When Shanae says she wants to go to the Boom Boom Room with Tyler Norris, for example, the scene quickly turns into a gag about Jill Chin interrupting the moment and standing in their way—and sets the stage for Tyler to reject Shanae in favor of dating Brittany Galvin. In episode 1, Kira says her biggest question is “how many times I’m gonna be in the Boom Boom Room and with how many people”—but her storyline turns into one rejection after another, and the only time we end up actually seeing her go in the Boom Boom Room is with a stolen vibrator, a clearly staged moment punctuated by loud buzzing as she closes the door.

The vibrator itself is another indicator of how sexually immature the show has become.

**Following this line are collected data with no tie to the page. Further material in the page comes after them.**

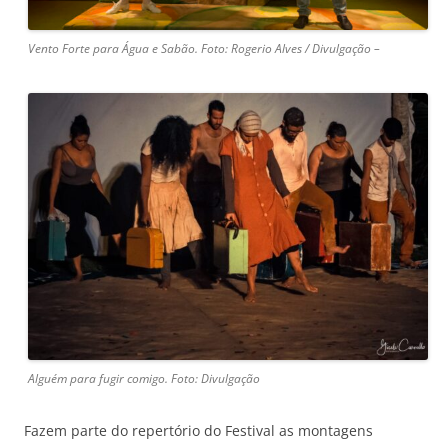
Vento Forte para Água e Sabão. Foto: Rogerio Alves / Divulgação –
Alguém para fugir comigo. Foto: Divulgação
Fazem parte do repertório do Festival as montagens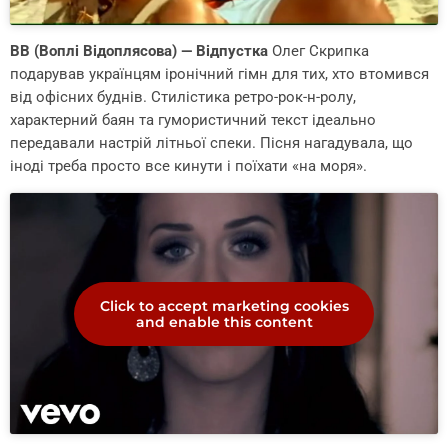
ВВ (Воплі Відоплясова) — Відпустка
Олег Скрипка
подарував українцям іронічний гімн для тих, хто втомився
від офісних буднів. Стилістика ретро-рок-н-ролу,
характерний баян та гумористичний текст ідеально
передавали настрій літньої спеки. Пісня нагадувала, що
іноді треба просто все кинути і поїхати «на моря».
Click to accept marketing cookies
and enable this content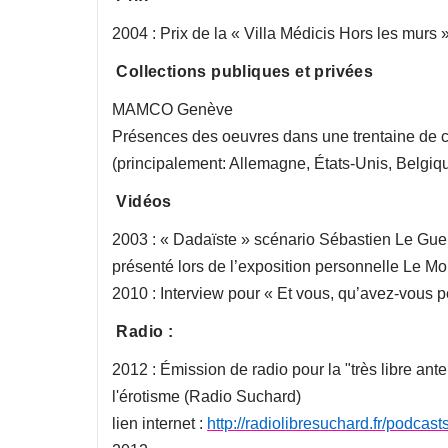
2004 : Prix de la « Villa Médicis Hors les murs
Collections publiques et privées
MAMCO Genève
Présences des oeuvres dans une trentaine de co
(principalement: Allemagne, États-Unis, Belgiq
Vidéos
2003 : « Dadaïste » scénario Sébastien Le Guen
présenté lors de l’exposition personnelle Le Mo
2010 : Interview pour « Et vous, qu’avez-vous 
Radio :
2012 : Émission de radio pour la "très libre an
l'érotisme (Radio Suchard)
lien internet :
http://radiolibresuchard.fr/podcast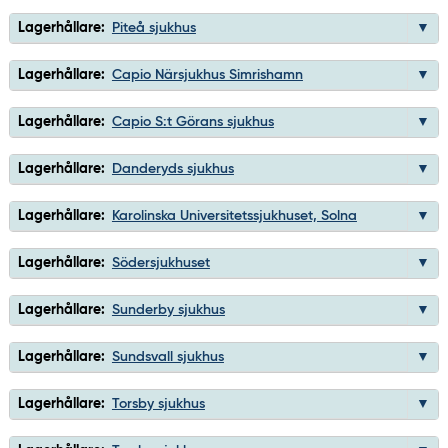
Lagerhållare:
Piteå sjukhus
Lagerhållare:
Capio Närsjukhus Simrishamn
Lagerhållare:
Capio S:t Görans sjukhus
Lagerhållare:
Danderyds sjukhus
Lagerhållare:
Karolinska Universitetssjukhuset, Solna
Lagerhållare:
Södersjukhuset
Lagerhållare:
Sunderby sjukhus
Lagerhållare:
Sundsvall sjukhus
Lagerhållare:
Torsby sjukhus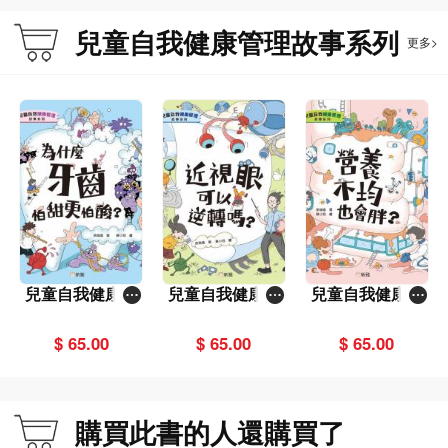
兒童自我健康管理故事系列
更多>
兒童自我健康管
兒童自我健康管
兒童自我健康管
理故事系列：為
理故事系列：近
理故事系列：營
什麼牙齒怕甜更
視眼可以逆轉
養不均也會胖？
$ 65.00
$ 65.00
$ 65.00
怕酸？
嗎？
購買此書的人還購買了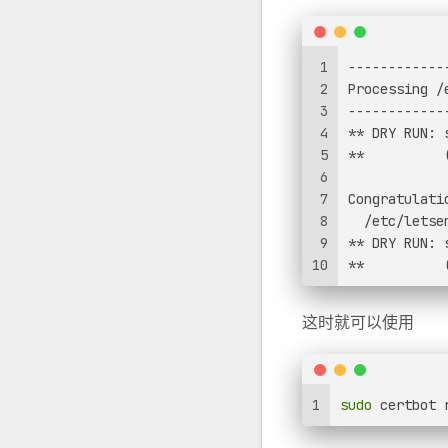
1
------------
2
Processing /
3
------------
4
** DRY RUN: 
5
**          
6
7
Congratulati
8
  /etc/letse
9
** DRY RUN: 
10
**          
这时就可以使用
1
sudo
 certbot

When a suitcase supposedly shipped ahead by Salley Carson appears in Mexico, the women inexplicably go through it, find the vibrator (at which point they shriek), toss it across the room, and bring it out for the boys to see like 10-year-olds discovering their first tampon. Kira’s scene with it in the Boom Boom Room is the only indication that anyone on the island even knows what it’s for, but again, her sexual forwardness comes at the expense of her being taken seriously as a Bachelor in Paradise love interest.

When it comes to Kira’s storyline with contestant Casey Woods, the ways in which she’s too sexual for this supposedly “wild” show are made explicit. When she rubs his nipples on the beach, it’s so scandalous that the entire group gossips about it through the night and into the next morning. When Kira tells Casey that her love language is an explicit sexual act—something that, on a show like Love Island UK, would be a titillating (and, let’s face it, hot) gesture—it’s the final straw for her would-be love interest. Casey reports her comments back to Michael Allio and says she’s “too much” for him: “I need a good girl,” he adds.

This is Bachelor franchise thinking at its finest. Casey doesn’t say outright that Kira’s interest in sex rules her out as wifey material, but it’s heavily implied and indicative of the type of game this show has become. He’s far from the only one on the beach passing value judgments on potential matches instead of figuring out who he’s attracted to. While Love Island UK and Too Hot to Handle contestants openly lust over each other, Bachelor in Paradise contestants are weighing age, financial stability, and family plans to determine who they should leave the beach with. And while there’s nothing wrong with choosing a partner based on those things, it’s just not the show that Bachelor in Paradise pretends to be.

The Bachelor has entrenched itself in recent years as a deeply conservative journey toward everlasting love. With the trailer for season 8 of Bachelor in Paradise, the show seemed to be trying to brand itself once again as the sexy summer alternative to The Bachelor. But in the end, the ABC franchise only knows how to show one kind of journey toward love, one in which people anxiously try to lock down fiancés, fret over rejection, and worry more about who wants them than who they want. And there’s nothing progressive or sex-positive about that.